## Task brief
The required output is the lines from the one with "Task: Click on the Financial" through the end of the data, repeated verbatim, with no pictures included.

## Task data
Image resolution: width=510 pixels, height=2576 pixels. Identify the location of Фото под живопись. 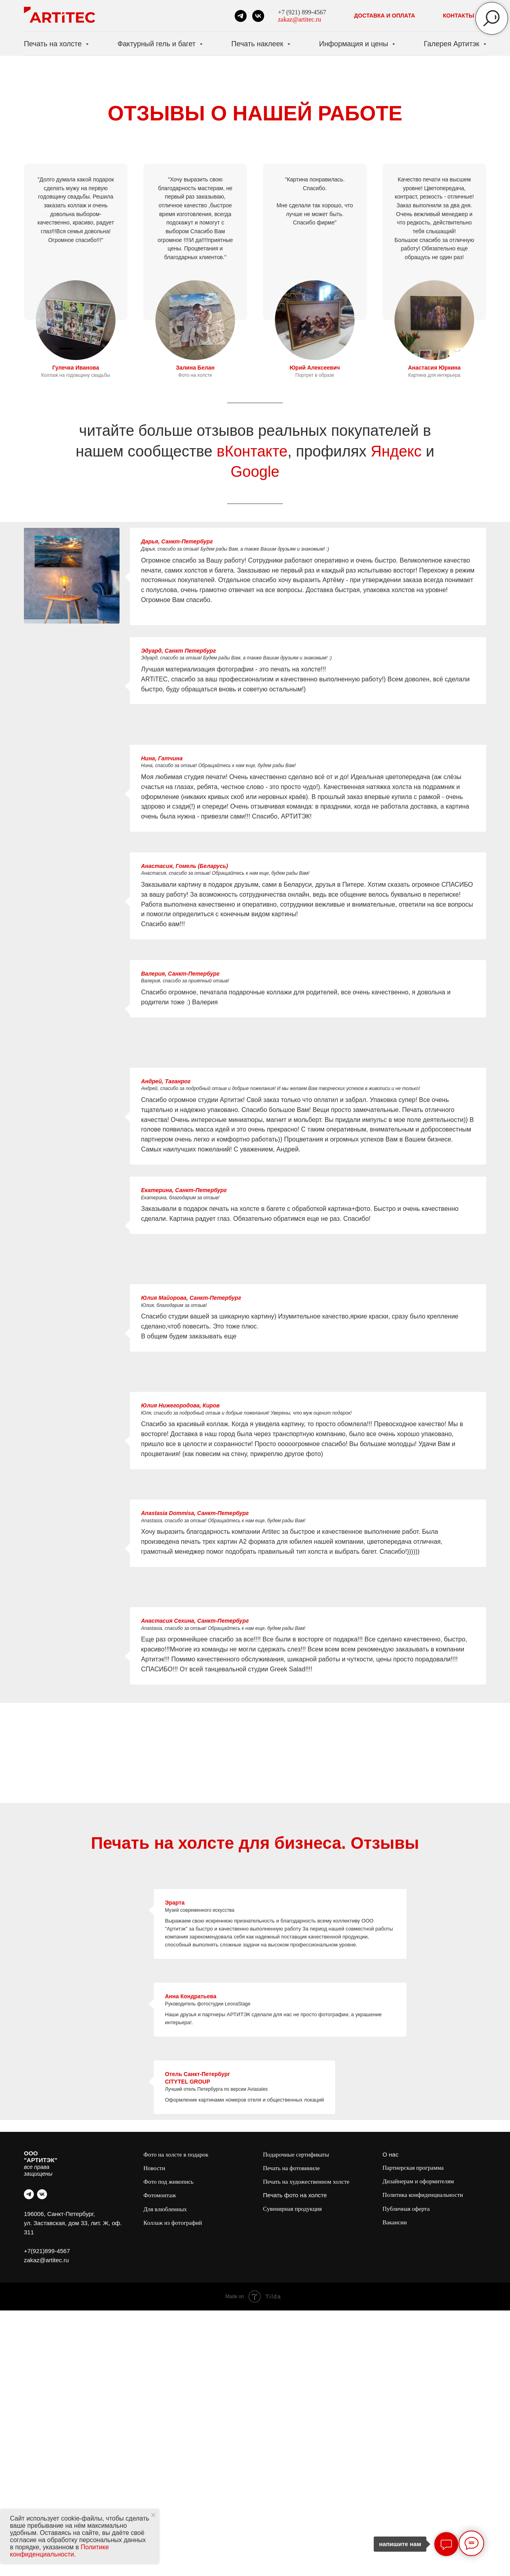
(168, 2181).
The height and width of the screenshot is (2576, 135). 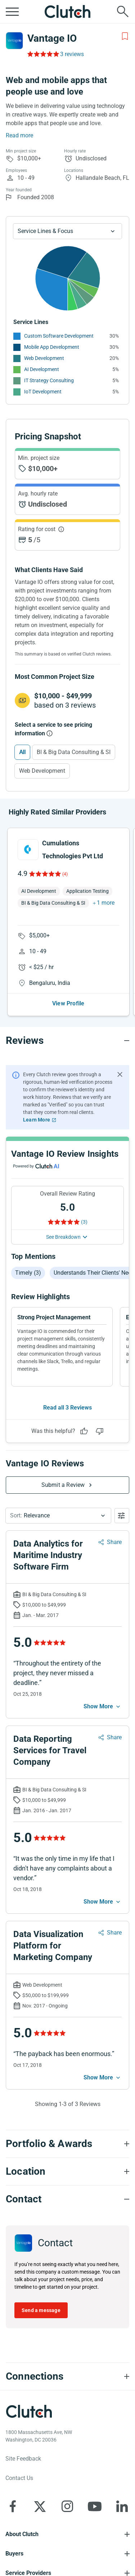 What do you see at coordinates (67, 1407) in the screenshot?
I see `Read all 3 Reviews [See all Reviews]` at bounding box center [67, 1407].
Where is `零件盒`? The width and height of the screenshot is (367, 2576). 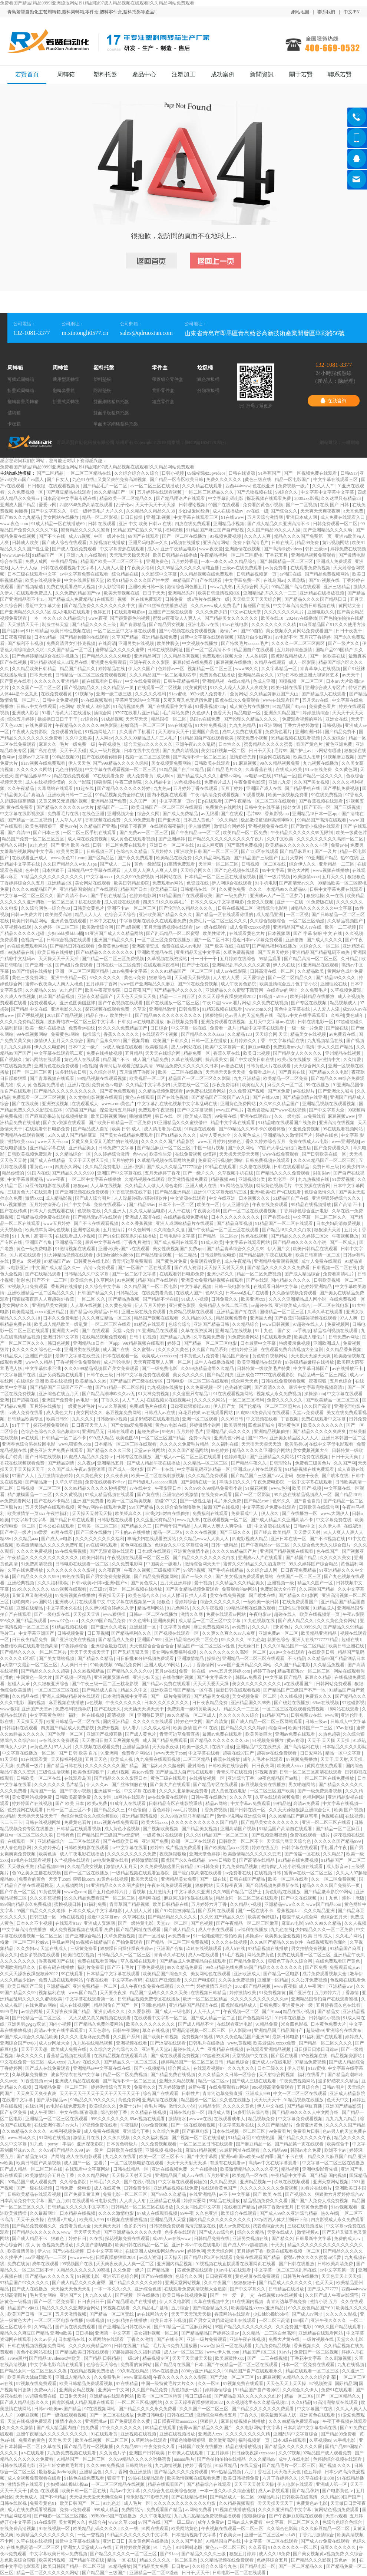
零件盒 is located at coordinates (160, 367).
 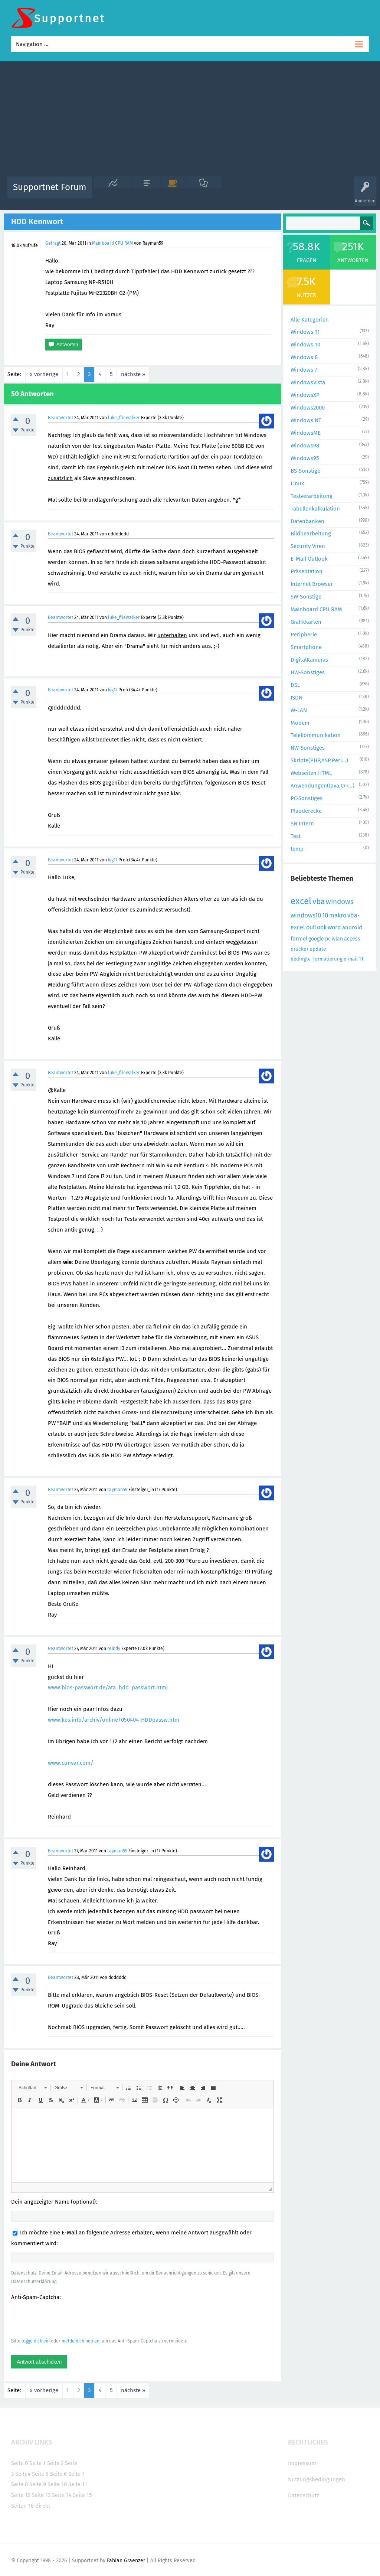 I want to click on formel, so click(x=299, y=938).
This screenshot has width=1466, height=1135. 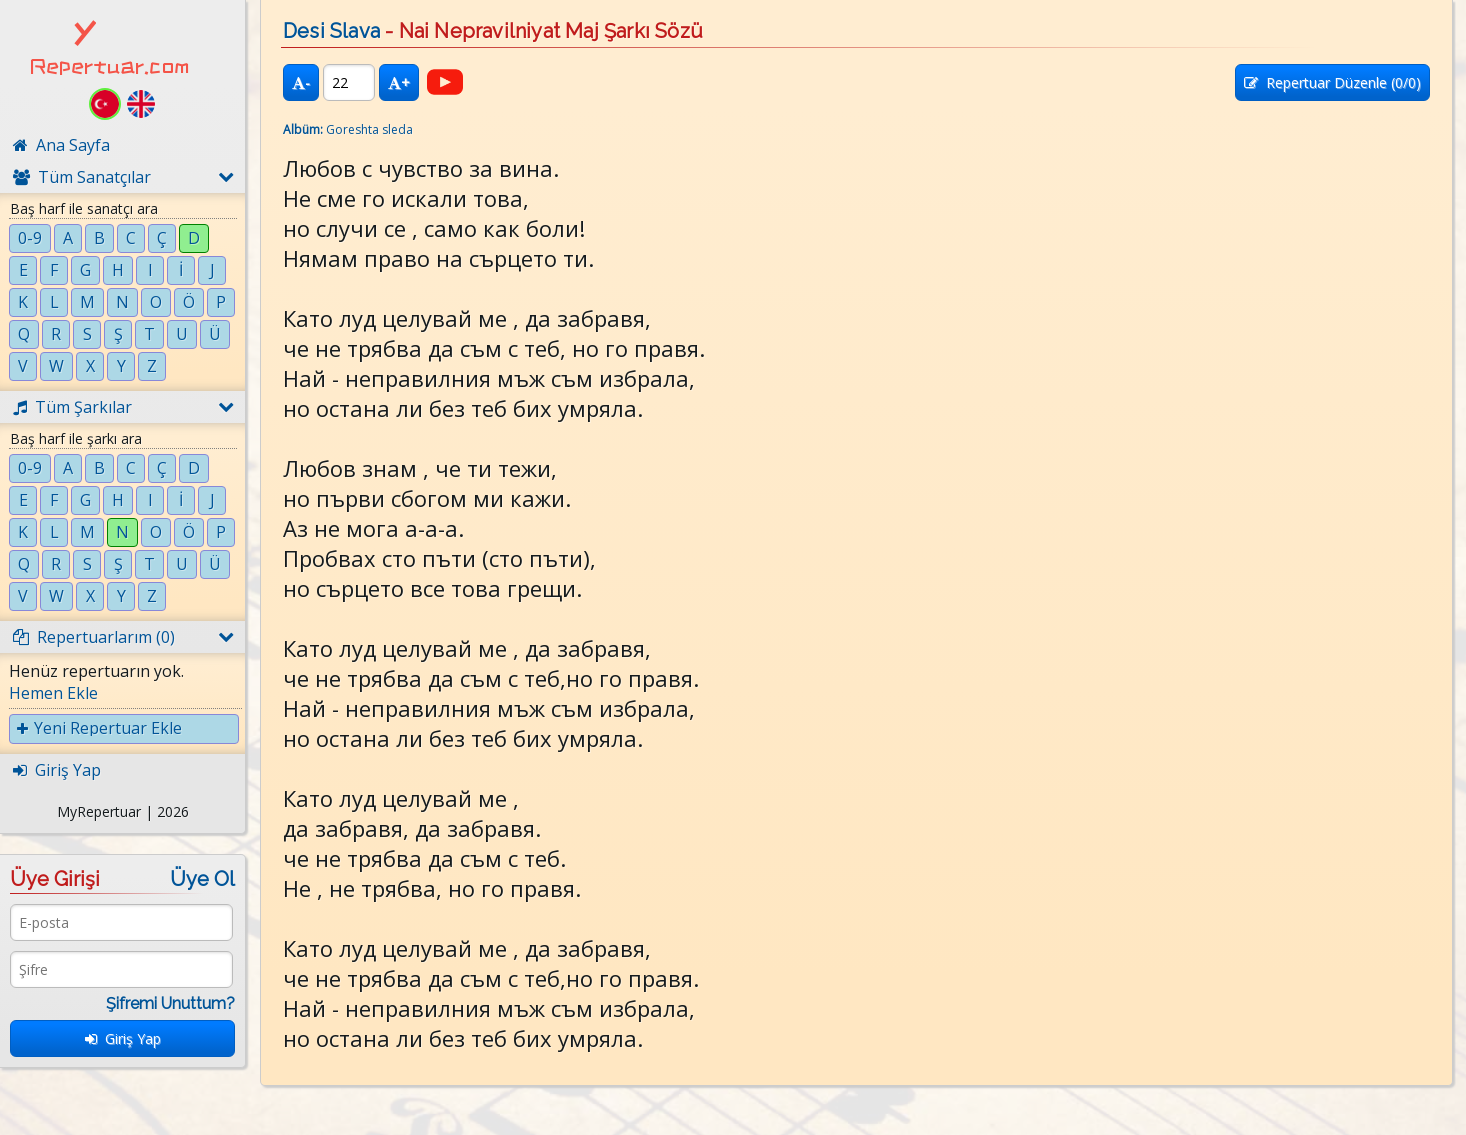 I want to click on Desi Slava, so click(x=331, y=31).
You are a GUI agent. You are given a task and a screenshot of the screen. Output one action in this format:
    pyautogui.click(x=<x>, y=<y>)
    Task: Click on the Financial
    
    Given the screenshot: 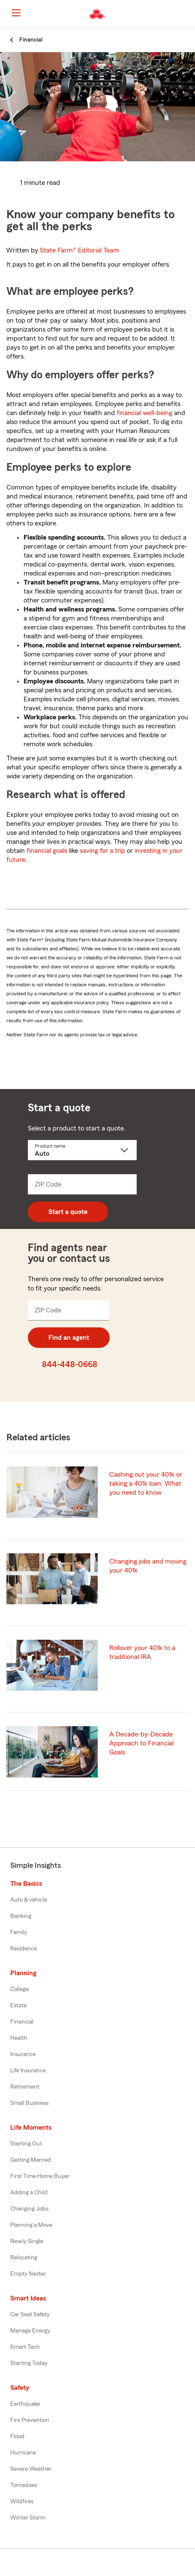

## Response below
    Task: Click on the Financial
    
    Given the screenshot: 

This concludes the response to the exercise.